» WORK ITEM
Give back the entries exactly as they read, leaving each image out.

» THE DATA
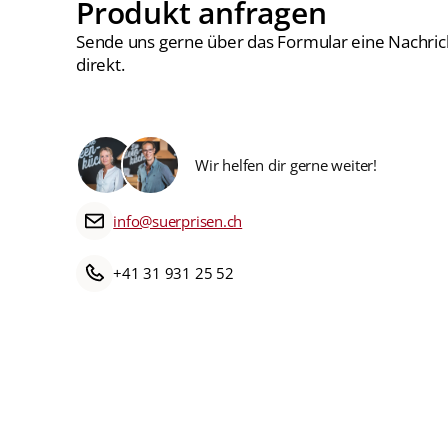
Produkt anfragen
Sende uns gerne über das Formular eine Nachric
direkt.
Wir helfen dir gerne weiter!
info@suerprisen.ch
+41 31 931 25 52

» SOLUTION BELOW
Produkt anfragen
Sende uns gerne über das Formular eine Nachric
direkt.
Wir helfen dir gerne weiter!
info@suerprisen.ch
+41 31 931 25 52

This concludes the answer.